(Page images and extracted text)
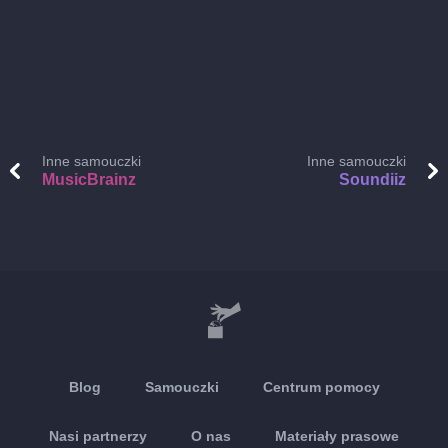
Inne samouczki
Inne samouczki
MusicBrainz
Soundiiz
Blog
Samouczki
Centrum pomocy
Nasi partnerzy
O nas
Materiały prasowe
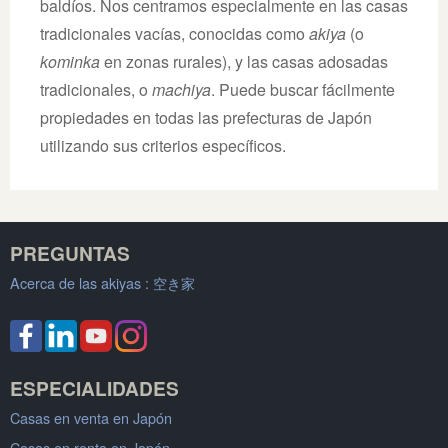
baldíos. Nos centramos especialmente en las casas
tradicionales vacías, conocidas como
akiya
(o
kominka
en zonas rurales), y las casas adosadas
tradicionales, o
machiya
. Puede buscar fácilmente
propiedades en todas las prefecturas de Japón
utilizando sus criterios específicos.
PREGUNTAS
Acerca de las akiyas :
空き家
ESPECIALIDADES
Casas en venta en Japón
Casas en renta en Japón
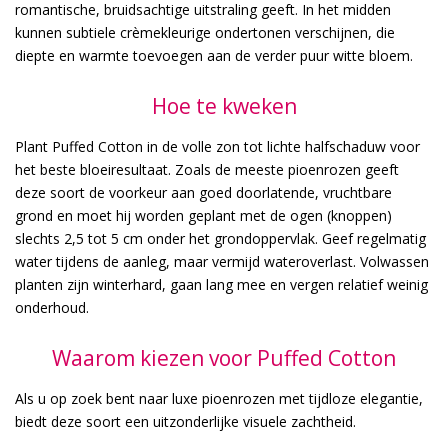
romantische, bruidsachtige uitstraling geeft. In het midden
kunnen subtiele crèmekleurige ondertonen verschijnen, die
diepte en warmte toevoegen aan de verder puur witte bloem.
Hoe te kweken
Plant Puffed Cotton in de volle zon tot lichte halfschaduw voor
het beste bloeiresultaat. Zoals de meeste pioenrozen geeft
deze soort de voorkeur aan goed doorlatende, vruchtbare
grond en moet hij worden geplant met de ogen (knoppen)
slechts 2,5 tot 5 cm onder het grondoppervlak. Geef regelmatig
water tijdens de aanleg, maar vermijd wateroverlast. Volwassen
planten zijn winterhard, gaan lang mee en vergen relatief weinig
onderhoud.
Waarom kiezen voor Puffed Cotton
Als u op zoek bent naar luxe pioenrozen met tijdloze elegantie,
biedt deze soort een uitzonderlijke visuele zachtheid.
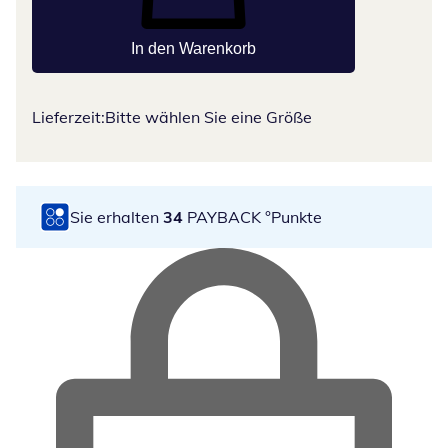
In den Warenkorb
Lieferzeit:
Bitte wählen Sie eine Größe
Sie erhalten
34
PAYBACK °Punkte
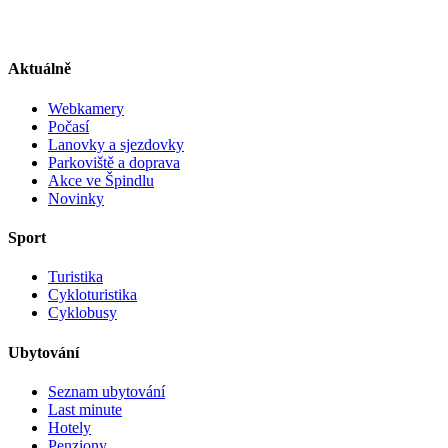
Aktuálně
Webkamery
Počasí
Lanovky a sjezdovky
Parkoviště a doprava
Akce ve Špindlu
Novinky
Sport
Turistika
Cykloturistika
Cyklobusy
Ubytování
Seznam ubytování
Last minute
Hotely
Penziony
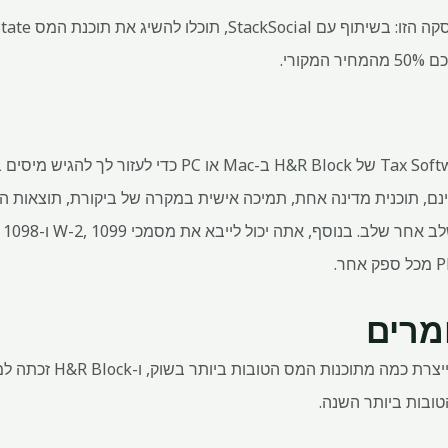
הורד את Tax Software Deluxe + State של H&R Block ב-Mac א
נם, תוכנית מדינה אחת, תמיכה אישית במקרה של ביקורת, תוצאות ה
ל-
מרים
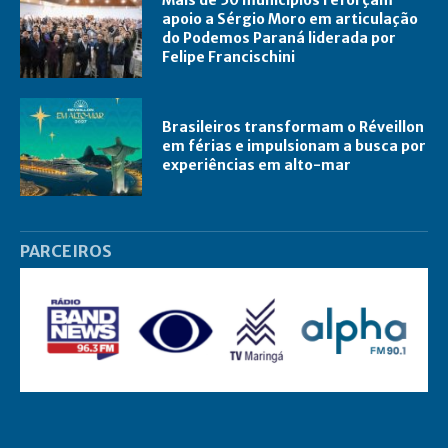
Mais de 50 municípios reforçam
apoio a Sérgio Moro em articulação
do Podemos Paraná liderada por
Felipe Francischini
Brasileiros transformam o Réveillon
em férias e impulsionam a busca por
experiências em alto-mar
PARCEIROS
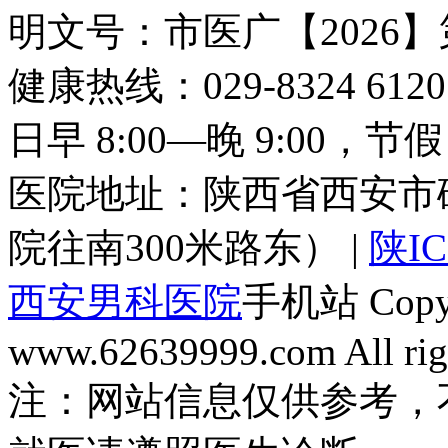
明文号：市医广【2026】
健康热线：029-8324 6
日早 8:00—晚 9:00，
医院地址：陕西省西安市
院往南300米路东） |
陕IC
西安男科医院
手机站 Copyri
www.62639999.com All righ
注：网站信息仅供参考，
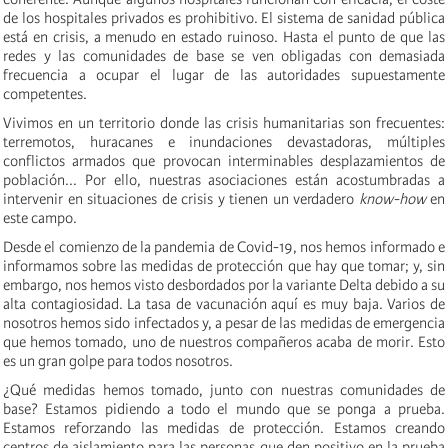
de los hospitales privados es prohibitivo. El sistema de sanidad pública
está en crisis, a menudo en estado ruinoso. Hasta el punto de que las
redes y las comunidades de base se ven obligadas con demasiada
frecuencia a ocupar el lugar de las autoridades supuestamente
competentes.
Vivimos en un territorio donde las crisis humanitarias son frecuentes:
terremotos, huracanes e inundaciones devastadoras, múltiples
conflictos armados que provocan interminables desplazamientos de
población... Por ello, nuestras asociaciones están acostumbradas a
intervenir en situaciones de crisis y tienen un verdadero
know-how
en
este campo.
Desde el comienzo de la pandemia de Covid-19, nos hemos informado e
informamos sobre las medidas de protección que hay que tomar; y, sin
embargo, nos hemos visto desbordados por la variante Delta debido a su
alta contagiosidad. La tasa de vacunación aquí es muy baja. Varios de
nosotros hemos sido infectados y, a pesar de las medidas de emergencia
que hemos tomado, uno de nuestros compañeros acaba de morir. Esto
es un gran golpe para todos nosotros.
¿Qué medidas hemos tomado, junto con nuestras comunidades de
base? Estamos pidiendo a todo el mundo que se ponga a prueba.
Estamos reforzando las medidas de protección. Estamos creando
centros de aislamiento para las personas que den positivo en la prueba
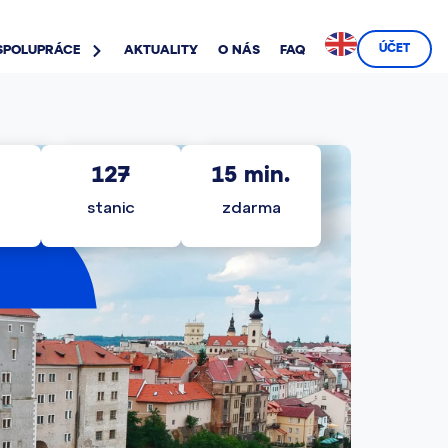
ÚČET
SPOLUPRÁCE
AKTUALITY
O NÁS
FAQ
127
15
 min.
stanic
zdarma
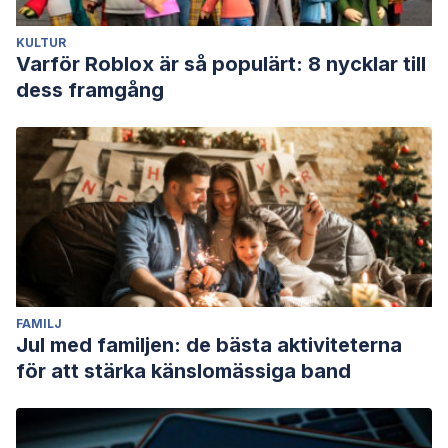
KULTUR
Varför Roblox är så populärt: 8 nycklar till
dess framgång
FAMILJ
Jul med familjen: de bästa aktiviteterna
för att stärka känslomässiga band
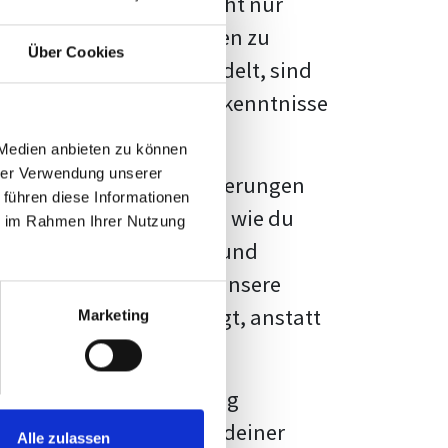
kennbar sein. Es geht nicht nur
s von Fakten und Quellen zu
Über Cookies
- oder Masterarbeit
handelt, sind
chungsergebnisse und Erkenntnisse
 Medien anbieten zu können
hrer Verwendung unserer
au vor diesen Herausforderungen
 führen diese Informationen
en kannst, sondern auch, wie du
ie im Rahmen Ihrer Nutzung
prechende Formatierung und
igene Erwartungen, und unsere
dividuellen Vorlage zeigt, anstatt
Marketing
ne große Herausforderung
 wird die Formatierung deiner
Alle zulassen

==

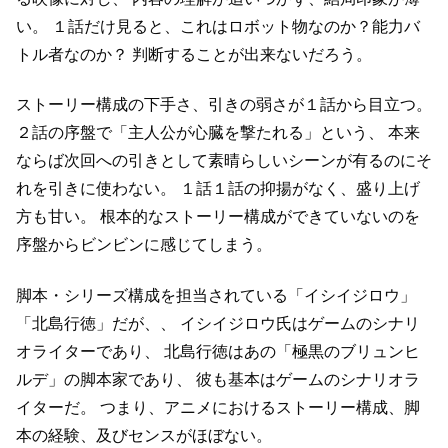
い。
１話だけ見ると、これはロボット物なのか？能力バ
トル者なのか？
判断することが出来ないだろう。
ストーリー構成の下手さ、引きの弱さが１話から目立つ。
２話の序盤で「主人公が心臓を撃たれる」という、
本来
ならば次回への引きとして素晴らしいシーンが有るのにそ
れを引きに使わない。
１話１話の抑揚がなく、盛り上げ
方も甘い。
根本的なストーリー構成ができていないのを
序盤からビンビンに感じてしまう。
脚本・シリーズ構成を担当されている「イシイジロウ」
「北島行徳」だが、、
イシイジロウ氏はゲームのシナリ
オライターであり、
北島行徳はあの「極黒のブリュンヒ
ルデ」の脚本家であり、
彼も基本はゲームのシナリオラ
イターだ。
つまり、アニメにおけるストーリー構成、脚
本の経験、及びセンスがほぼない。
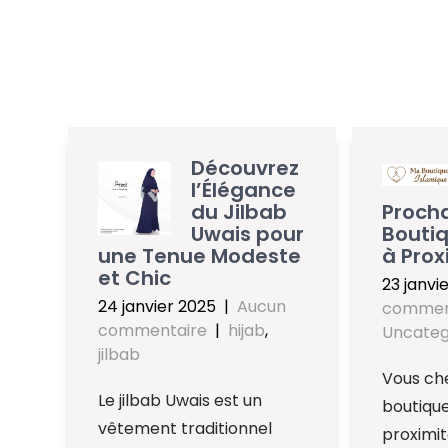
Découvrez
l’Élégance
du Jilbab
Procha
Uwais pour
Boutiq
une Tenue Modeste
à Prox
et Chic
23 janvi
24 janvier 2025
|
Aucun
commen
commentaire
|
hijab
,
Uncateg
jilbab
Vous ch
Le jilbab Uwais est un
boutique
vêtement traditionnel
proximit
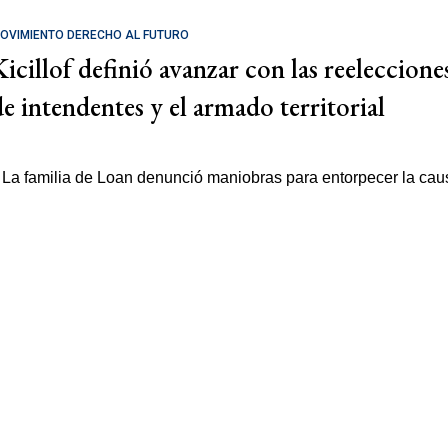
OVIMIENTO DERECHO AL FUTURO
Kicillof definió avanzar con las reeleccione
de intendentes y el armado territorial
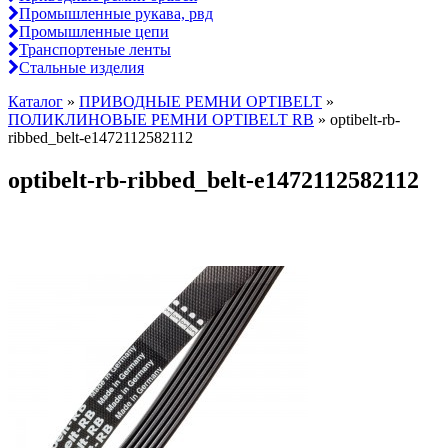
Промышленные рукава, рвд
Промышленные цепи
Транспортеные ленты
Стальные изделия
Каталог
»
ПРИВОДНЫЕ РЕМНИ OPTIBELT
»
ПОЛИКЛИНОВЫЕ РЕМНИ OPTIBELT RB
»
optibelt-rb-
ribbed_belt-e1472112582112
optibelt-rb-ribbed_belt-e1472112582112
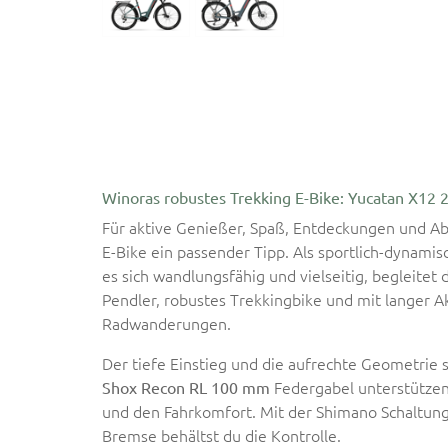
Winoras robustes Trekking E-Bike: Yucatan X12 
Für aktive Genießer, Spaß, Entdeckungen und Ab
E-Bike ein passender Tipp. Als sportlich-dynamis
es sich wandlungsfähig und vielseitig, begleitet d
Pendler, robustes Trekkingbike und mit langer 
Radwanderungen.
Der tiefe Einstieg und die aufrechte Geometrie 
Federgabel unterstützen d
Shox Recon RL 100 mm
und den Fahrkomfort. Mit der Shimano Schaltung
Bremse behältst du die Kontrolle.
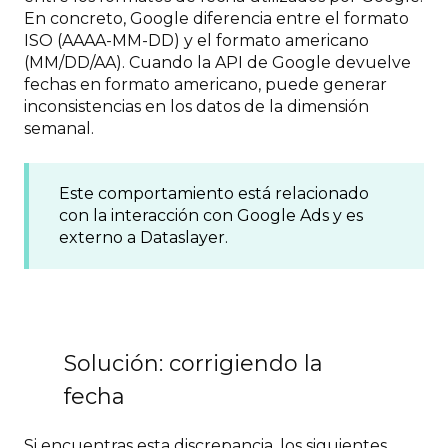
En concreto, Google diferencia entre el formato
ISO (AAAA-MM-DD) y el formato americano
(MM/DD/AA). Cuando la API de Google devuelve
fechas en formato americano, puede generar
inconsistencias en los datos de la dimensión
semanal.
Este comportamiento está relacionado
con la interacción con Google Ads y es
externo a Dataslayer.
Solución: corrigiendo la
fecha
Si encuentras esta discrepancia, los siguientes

Directions: Set down, unchanged, only those lines above that fall between the line with "Solución: corrigiendo la" and the line with "Si encuentras esta", the two end lines included.

Response to the task:
Solución: corrigiendo la
fecha
Si encuentras esta discrepancia, los siguientes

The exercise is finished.